Department of Surgery, Wright Patterson Air Force Base, Dayton, OH, USA.
Dis Colon Rectum. 2013 Sep;56(9):1053-61. doi: 10.1097/DCR.0b013e318293eabc.
Laparoscopic colectomy for the treatment of colon cancer has been widely adopted in community practice, in part, because of shorter hospitalizations. The benefits of a shorter hospital stay are only realized if readmissions and emergency department visits, collectively termed revisits, do not increase after discharge. We conducted a population-based analysis to determine whether hospitals with higher laparoscopic colectomy rates have higher revisit rates.
The aim of this study was to determine whether hospital utilization after discharge is increased for patients undergoing laparoscopic colectomy for cancer.
This is a retrospective cohort study.
Data were gathered from the Healthcare Cost and Utilization Project's inpatient and emergency department databases for California. These databases include data from all nonfederal hospitals in the State of California.
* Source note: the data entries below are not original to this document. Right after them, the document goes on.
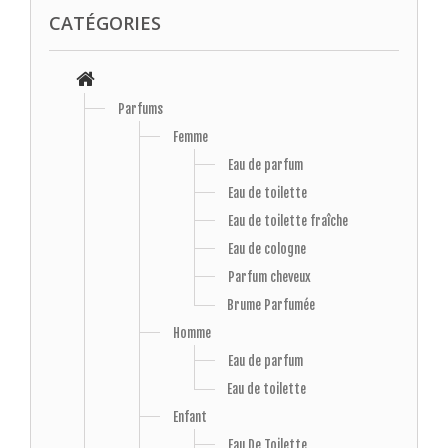
CATÉGORIES
Parfums
Femme
Eau de parfum
Eau de toilette
Eau de toilette fraîche
Eau de cologne
Parfum cheveux
Brume Parfumée
Homme
Eau de parfum
Eau de toilette
Enfant
Eau De Toilette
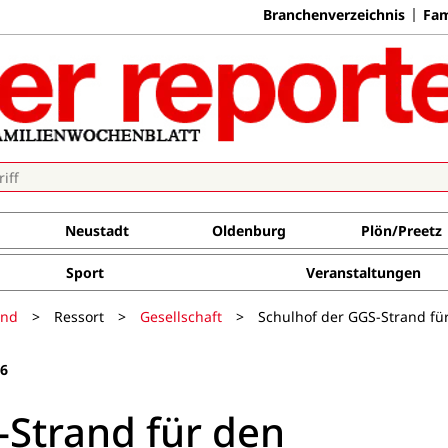
Branchenverzeichnis
Fam
Neustadt
Oldenburg
Plön/Preetz
Sport
Veranstaltungen
and
>
Ressort
>
Gesellschaft
>
Schulhof der GGS-Strand fü
26
-Strand für den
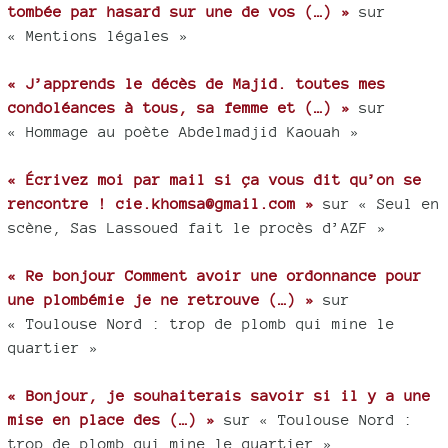
tombée par hasard sur une de vos (…) »
sur
« Mentions légales »
« J’apprends le décès de Majid. toutes mes
condoléances à tous, sa femme et (…) »
sur
« Hommage au poète Abdelmadjid Kaouah »
« Écrivez moi par mail si ça vous dit qu’on se
rencontre ! cie.khomsa@gmail.com »
sur « Seul en
scène, Sas Lassoued fait le procès d’AZF »
« Re bonjour Comment avoir une ordonnance pour
une plombémie je ne retrouve (…) »
sur
« Toulouse Nord : trop de plomb qui mine le
quartier »
« Bonjour, je souhaiterais savoir si il y a une
mise en place des (…) »
sur « Toulouse Nord :
trop de plomb qui mine le quartier »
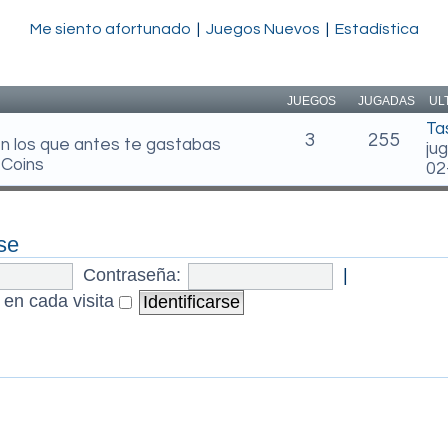
Me siento afortunado
|
Juegos Nuevos
|
Estadística
JUEGOS
JUGADAS
UL
Ta
3
255
en los que antes te gastabas
ju
 Coins
02
se
Contraseña:
|
 en cada visita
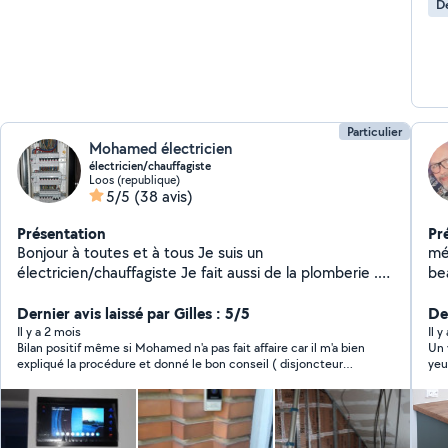
De
Particulier
Mohamed électricien
électricien/chauffagiste
Loos (republique)
5/5
(38 avis)
Présentation
Pr
Bonjour à toutes et à tous Je suis un
mé
électricien/chauffagiste Je fait aussi de la plomberie .
be
N'hésitez pas me connecter si vous avez un problème
électrique ou pour renouveler votre installation et pour
Dernier avis laissé par Gilles : 5/5
De
des dépannage de chaudière..... A bientôt
Il y a 2 mois
Il 
Bilan positif même si Mohamed n'a pas fait affaire car il m'a bien
Un 
expliqué la procédure et donné le bon conseil ( disjoncteur
yeu
EDF)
Patients who underwent elective colectomy for cancer from 2008 to 2009 were included.
The primary intervention was elective colectomy with the use of the open or laparoscopic approach.
The correlation between hospital laparoscopy rates and hospital readmission rates, emergency department visit rates, and revisit rates was calculated.
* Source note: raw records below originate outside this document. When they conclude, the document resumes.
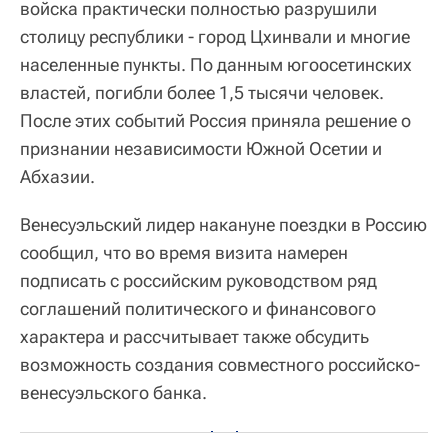
войска практически полностью разрушили
столицу республики - город Цхинвали и многие
населенные пункты. По данным югоосетинских
властей, погибли более 1,5 тысячи человек.
После этих событий Россия приняла решение о
признании независимости Южной Осетии и
Абхазии.
Венесуэльский лидер накануне поездки в Россию
сообщил, что во время визита намерен
подписать с российским руководством ряд
соглашений политического и финансового
характера и рассчитывает также обсудить
возможность создания совместного российско-
венесуэльского банка.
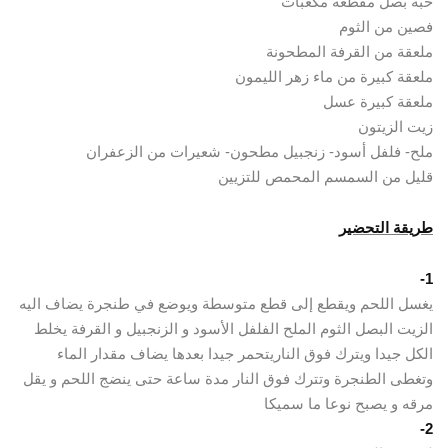
حبة بصل مقطعة مكعبات
فصين من الثوم
ملعقة من القرفة المطحونة
ملعقة كبيرة من ماء زهر الليمون
ملعقة كبيرة عسل
زيت الزيتون
ملح- فلفل أسود- زنجبيل مطحون- شعيرات من الزعفران
قليل من السمسم المحمص للتزيين
طريقة
التحضير
1-
يغسل اللحم ويقطع إلى قطع متوسطة ويوضع في طنجرة يضاف اليه
الزيت البصل الثوم الملح الفلفل الأسود و الزنجبيل و القرفة يخلط
الكل جيدا ويترك فوق الناريتحمر جيدا بعدها يضاف مقدار الماء
وتغطى الطنجرة وتترك فوق النار مدة ساعة حتى ينضج اللحم و يقل
مرقه و يصبح نوعا ما سميكا
2-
Overall, 6760 patients were treated at 176 hospitals. For every 100 patients discharged, there were 14.0 readmissions and 9.2 emergency department encounters. At the hospital level, laparoscopy rates varied considerably (median = 45.7%, range = 2.2%-88.9%), as did the risk-standardized readmission (12.1%, 8.6%-16.5%), emergency department encounter (7.8%, 4.1%-18.0%), and revisit rates (17.9%, 13.0%-26.4%). A hospital's laparoscopy rate was not significantly correlated with its risk-standardized readmission (weighted correlation coefficient = 0.05, p = 0.50), emergency department encounter (-0.11, p = 0.16), or revisit (-0.03, p = 0.70) rates.
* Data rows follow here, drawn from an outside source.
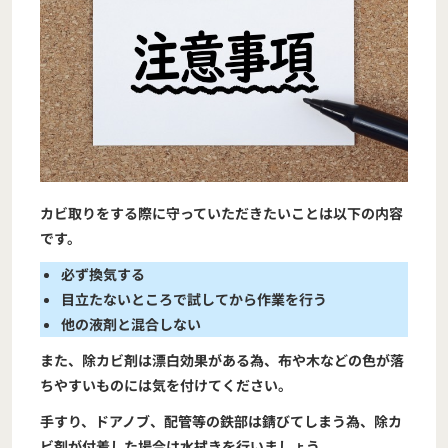
カビ取りをする際に守っていただきたいことは以下の内容
です。
必ず換気する
目立たないところで試してから作業を行う
他の液剤と混合しない
また、除カビ剤は漂白効果がある為、布や木などの色が落
ちやすいものには気を付けてください。
手すり、ドアノブ、配管等の鉄部は錆びてしまう為、除カ
ビ剤が付着した場合は水拭きを行いましょう。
There are inherent limitations when using administrative data.
Hospitals where a greater proportion of colon resections for cancer are approached laparoscopically do not have higher 30-day, risk-standardized readmission, emergency department encounter, or revisit rates.
腹腔镜结肠切除术已被广泛应用于社区实践中,以治疗结肠癌,部分原因是住院时间更短。只有在出院后,再次入院和急诊就诊(统称为复诊)没有增加的情况下,住院时间的缩短才会带来好处。我们进行了一项基于人群的分析,以确定腹腔镜结直肠切除术率较高的医院是否具有更高的复诊率。
本研究旨在确定接受腹腔镜结直肠癌切除术的患者出院后的医院利用情况是否增加。
这是一项回顾性队列研究。
数据来自加利福尼亚州医疗保健成本和利用项目的住院和急诊数据库。这些数据库包括加利福尼亚州所有非联邦医院的数据。
纳入 2008 年至 2009 年接受择期结肠癌切除术的患者。
主要干预措施是开放性或腹腔镜结直肠切除术。
计算医院腹腔镜使用率与医院再入院率、急诊就诊率和复诊率的相关性。
共有 6760 例患者在 176 家医院接受治疗。每 100 名出院患者中,有 14.0 例再入院和 9.2 例急诊就诊。在医院层面,腹腔镜使用率差异很大(中位数为 45.7%,范围为 2.2%-88.9%),风险标准化再入院率(12.1%,8.6%-16.5%)、急诊就诊率(7.8%,4.1%-18.0%)和复诊率(17.9%,13.0%-26.4%)也不同。医院的腹腔镜使用率与风险标准化再入院率(加权相关系数=0.05,p=0.50)、急诊就诊率(-0.11,p=0.16)或复诊率(-0.03,p=0.70)均无显著相关性。
使用行政数据存在固有局限性。
接受腹腔镜结直肠癌切除术的比例较高的医院,其 30 天风险标准化再入院率、急诊就诊率或复诊率并无更高。